WIP: More link fixes, rewording

jhogberg · jhogberg · commit dea105b42a57 · 2025-12-04T10:39:00.000+01:00
diff --git a/system/doc/design_principles/secure_coding.md b/system/doc/design_principles/secure_coding.md
@@ -954,8 +954,8 @@ B = ets:lookup(registered_table, KeyB).
 #### [`DSG-011`] - Only Deserialize Trusted Data
 [`DSG-011`]: #rule-dsg-011
 
-There exist a variety of functionality in Erlang/OTP that serialize general
-Erlang terms. Such functionality is intended to be used in a trusted
+Erlang/OTP provides various functionality that serializes and deserializes
+general Erlang terms. Such functionality is intended to be used in a trusted
 environment and is not suitable for communication with untrusted entities. For
 example, you do not want to load a [`mnesia`] backup from an untrusted entity.
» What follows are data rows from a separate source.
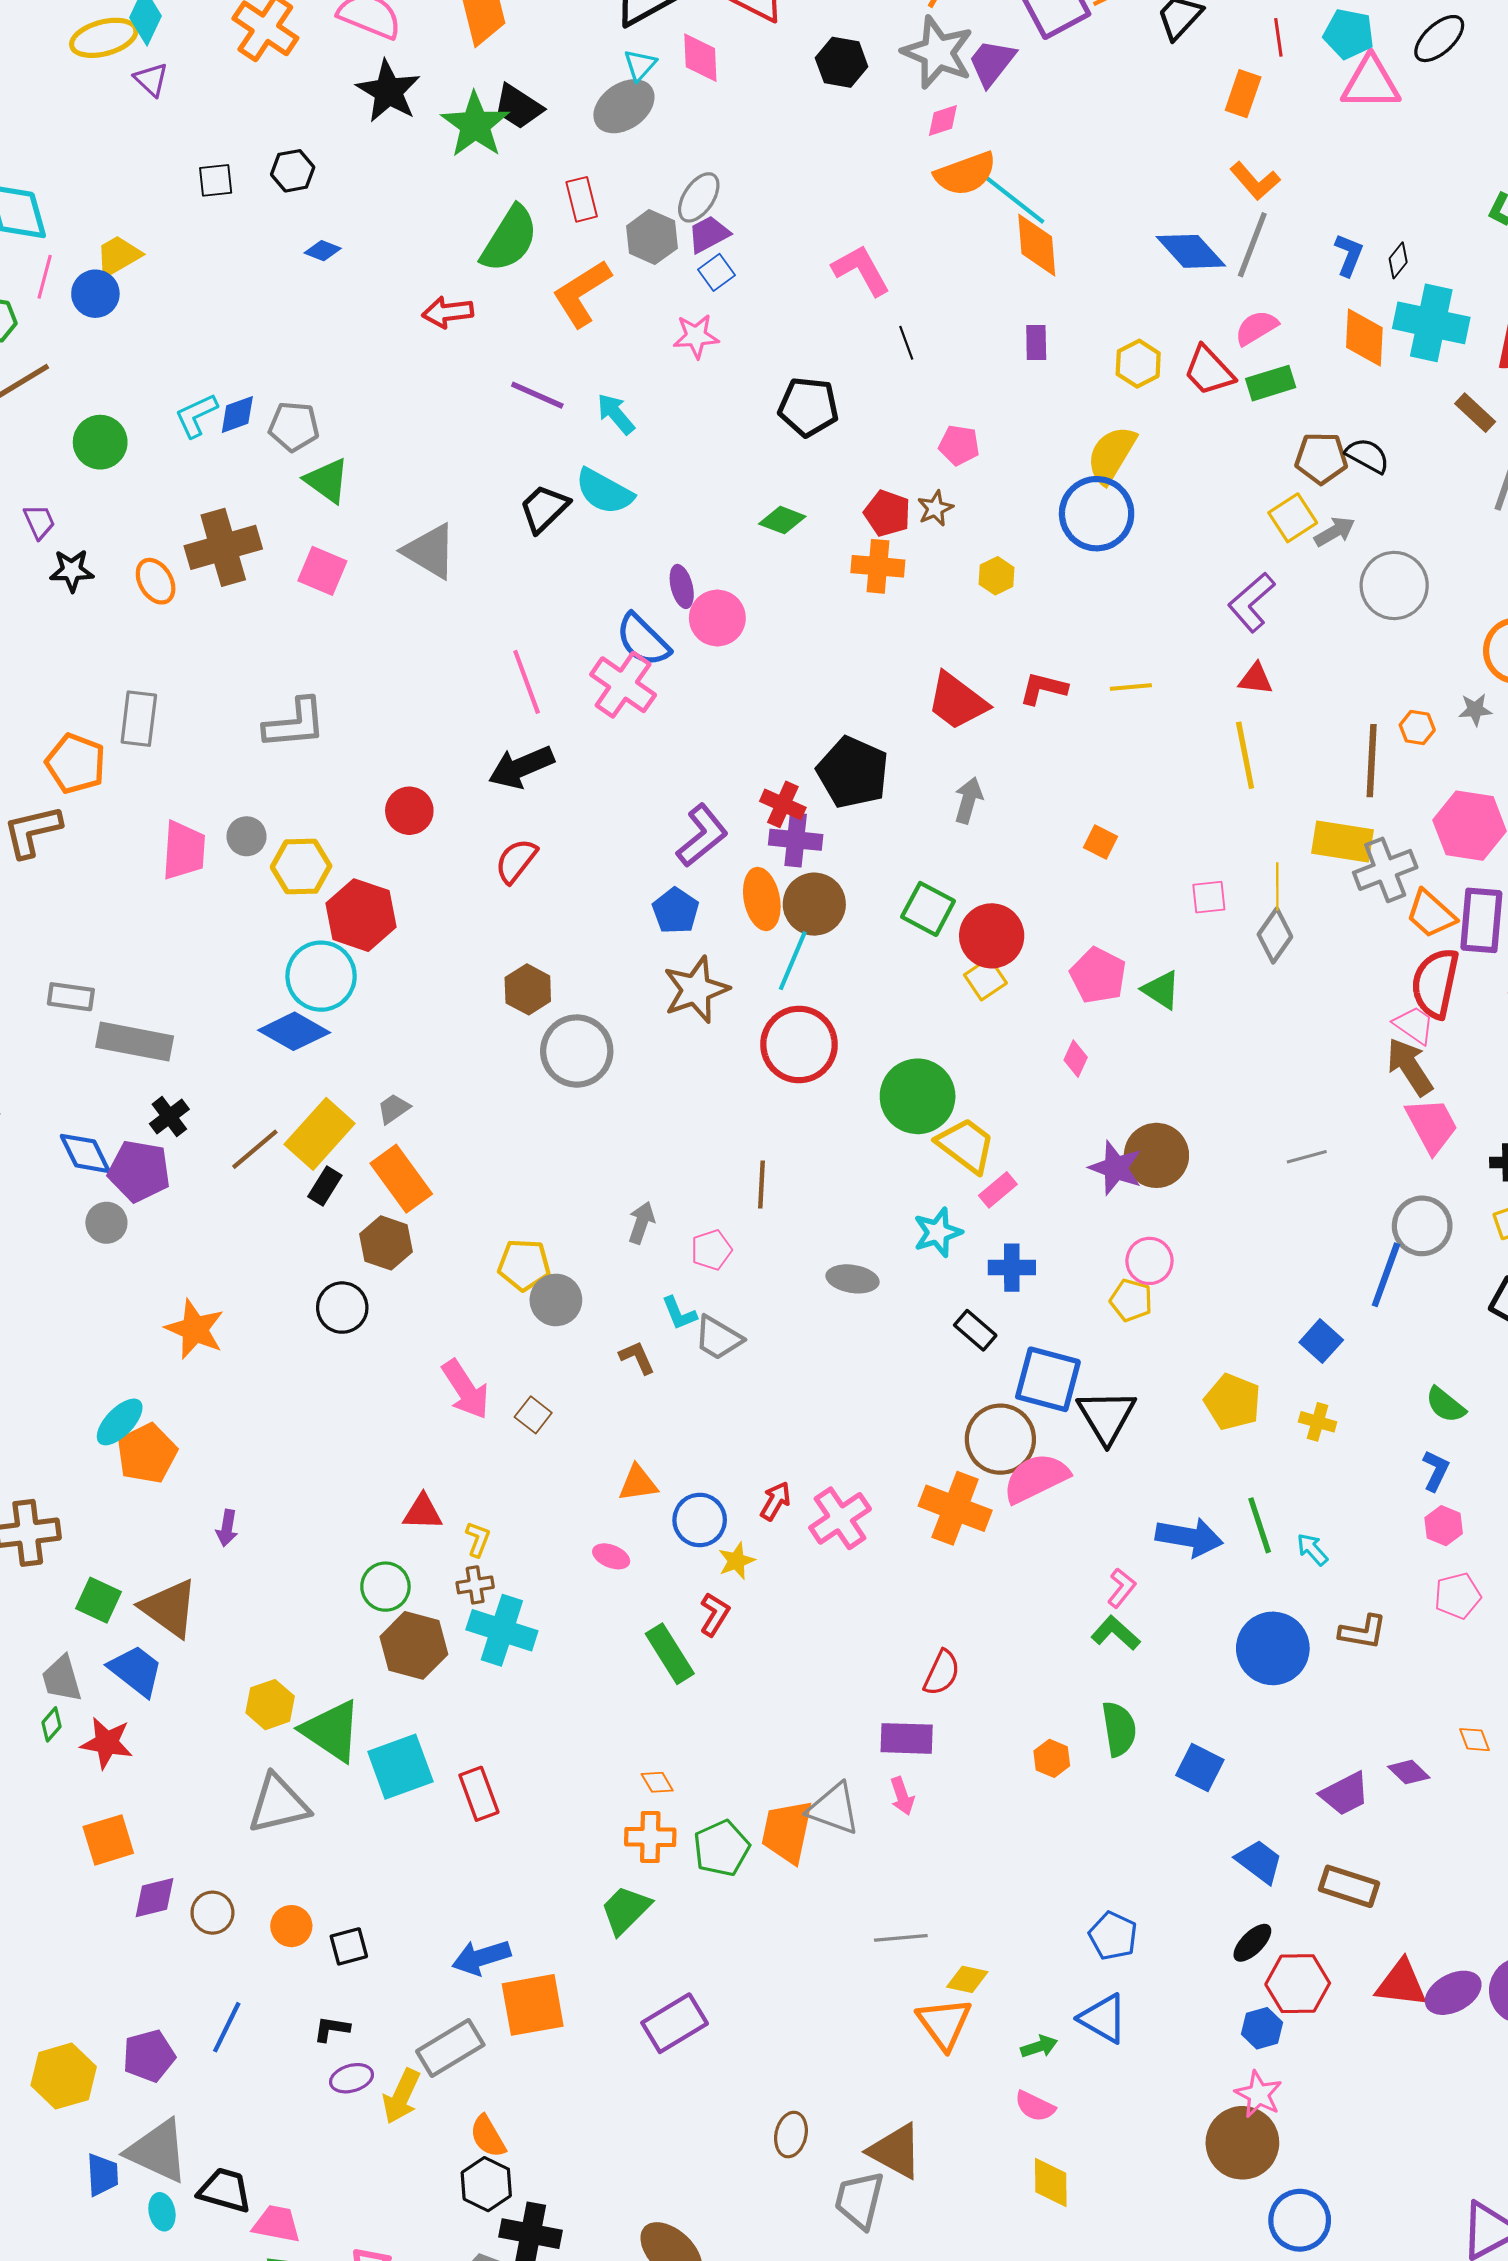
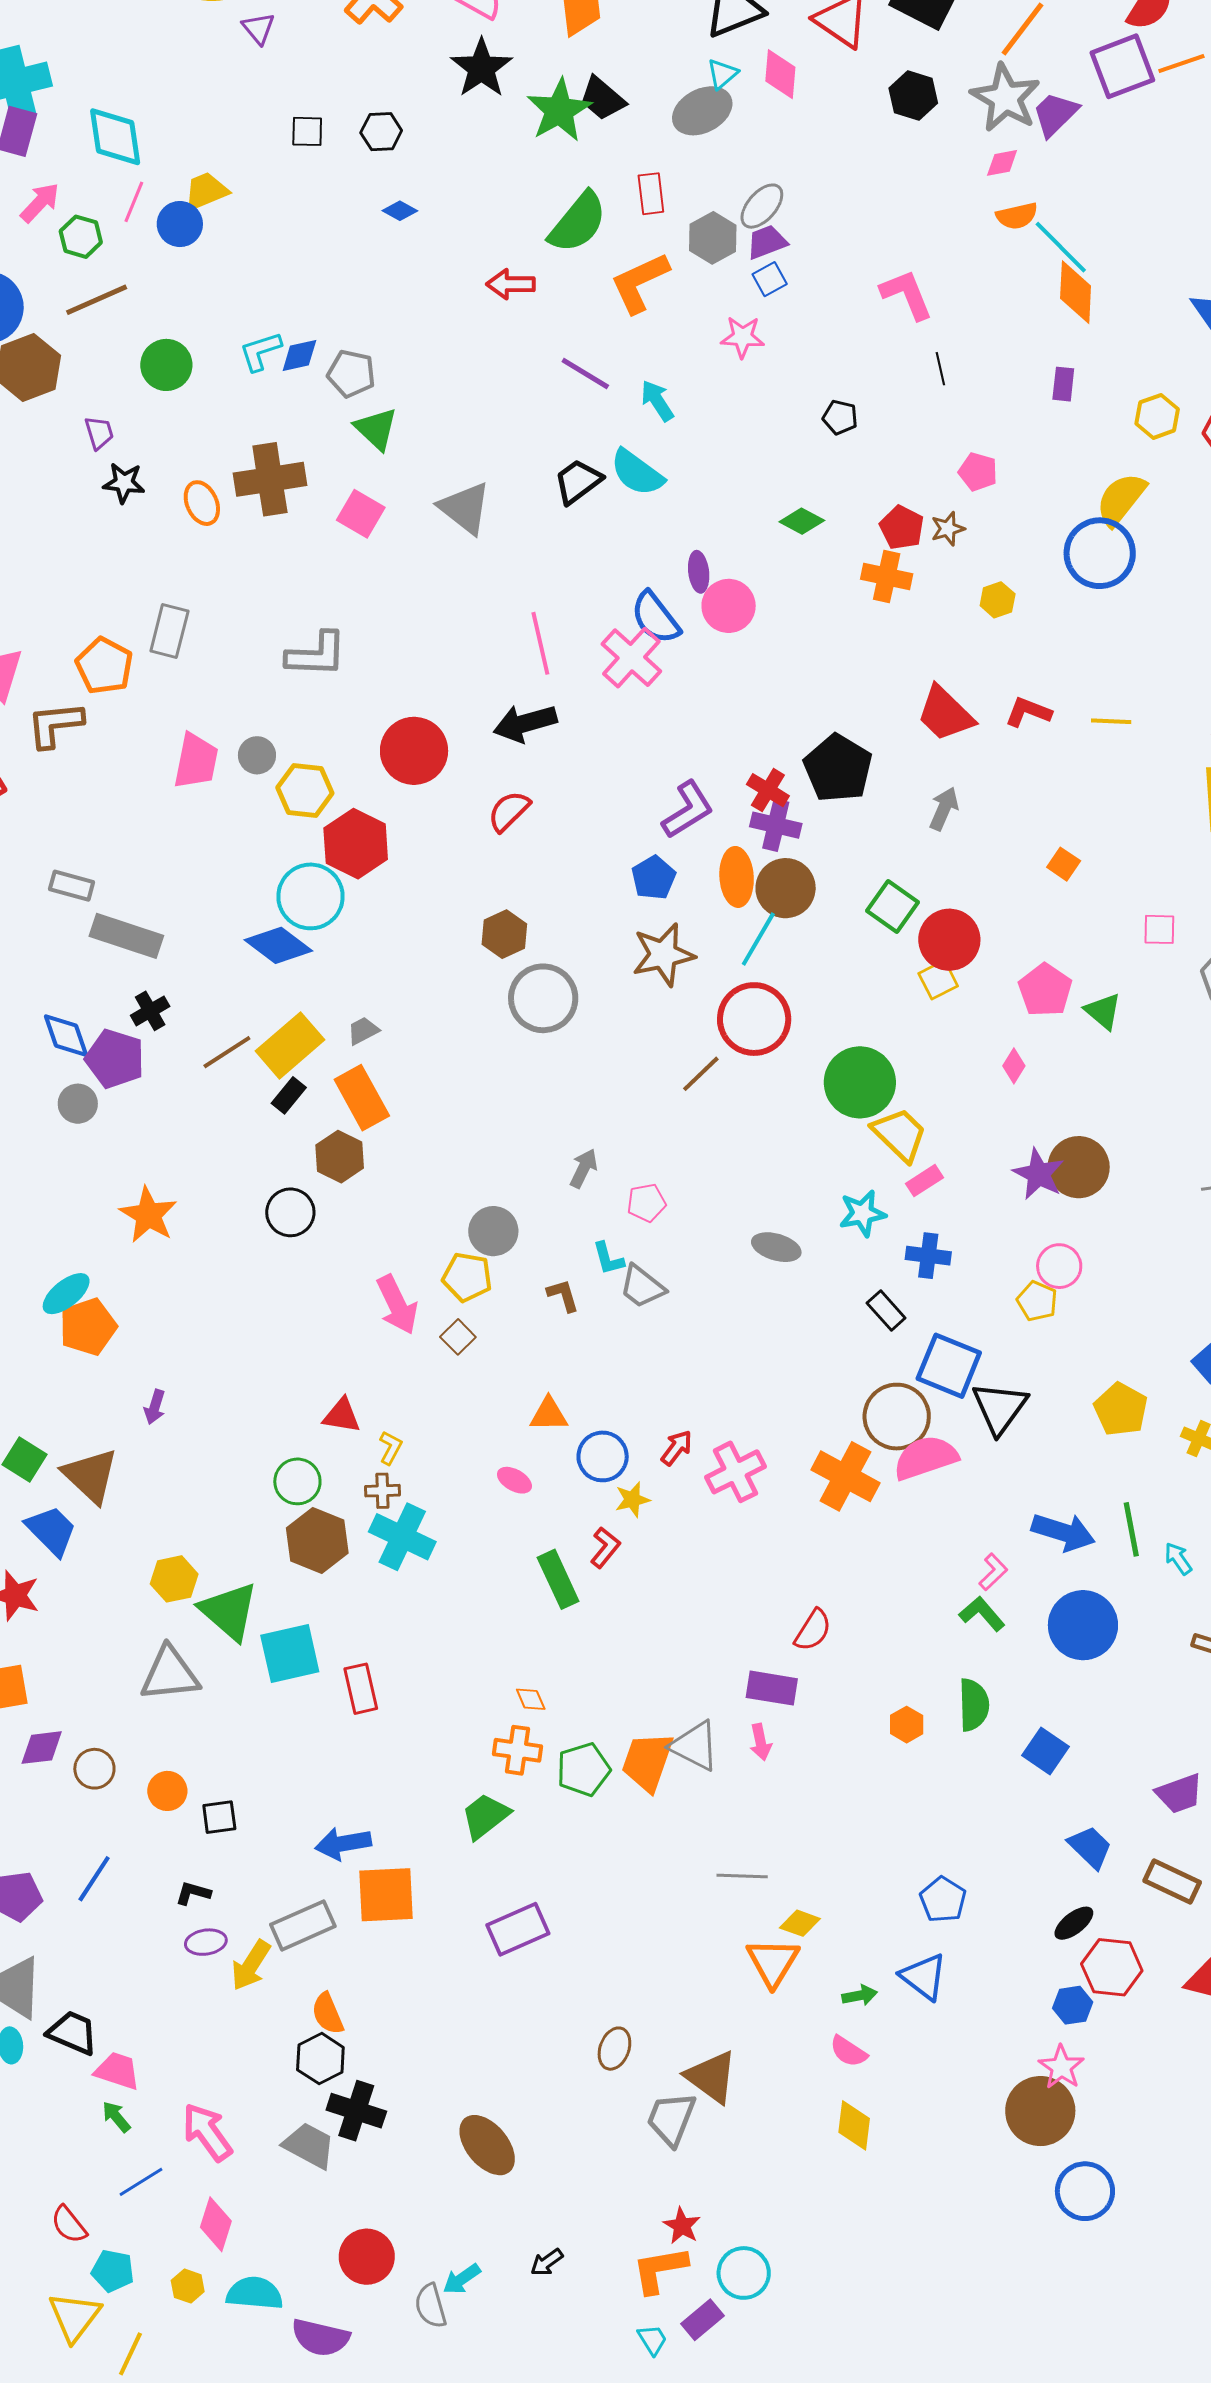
orange semicircle: (965, 174) -> (1017, 216), size x0.7
black pentagon: (808, 407) -> (840, 417), size x0.6
red circle: (409, 811) -> (414, 751), size x1.5
brown line: (761, 1184) -> (701, 1074), moved, turned 36
yellow pentagon: (524, 1265) -> (467, 1277), moved
blue circle: (1273, 1648) -> (1083, 1625), moved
 One issue with this being the potential for atom exhaustion, but more
@@ -1247,7 +1247,7 @@ Related CWEs and OWASP risks: [CWE-242], [CWE-489], [`A06:2025`]
 
 | Unsafe functionality                       | Alternative functionality                                           | Note                                          |
 |:-------------------------------------------|:--------------------------------------------------------------------|:----------------------------------------------|
-| Undocumented functions/functionality       | *Only* use documented and supported functionality                   | See [Undocumented Functions/Functionality]    |
+| Undocumented functions/functionality       | *Only* use documented and supported functionality                   | See [`DSG-004`]                               |
 | [`open_port/2`] with `{spawn, _}` argument | [`open_port/2`] with `{spawn_executable\|spawn_driver, _}` argument | See [`MSC-003`]                               |
 | `m:http_uri` module                        | `m:uri_string` module                                               |                                               |
 | `crypto:start/0`                           | `application:start(crypto)`                                         | See [Initializing `crypto`]                   |
@@ -1307,7 +1307,7 @@ Related CWEs and OWASP risks: [CWE-242], [CWE-489], [`A06:2025`]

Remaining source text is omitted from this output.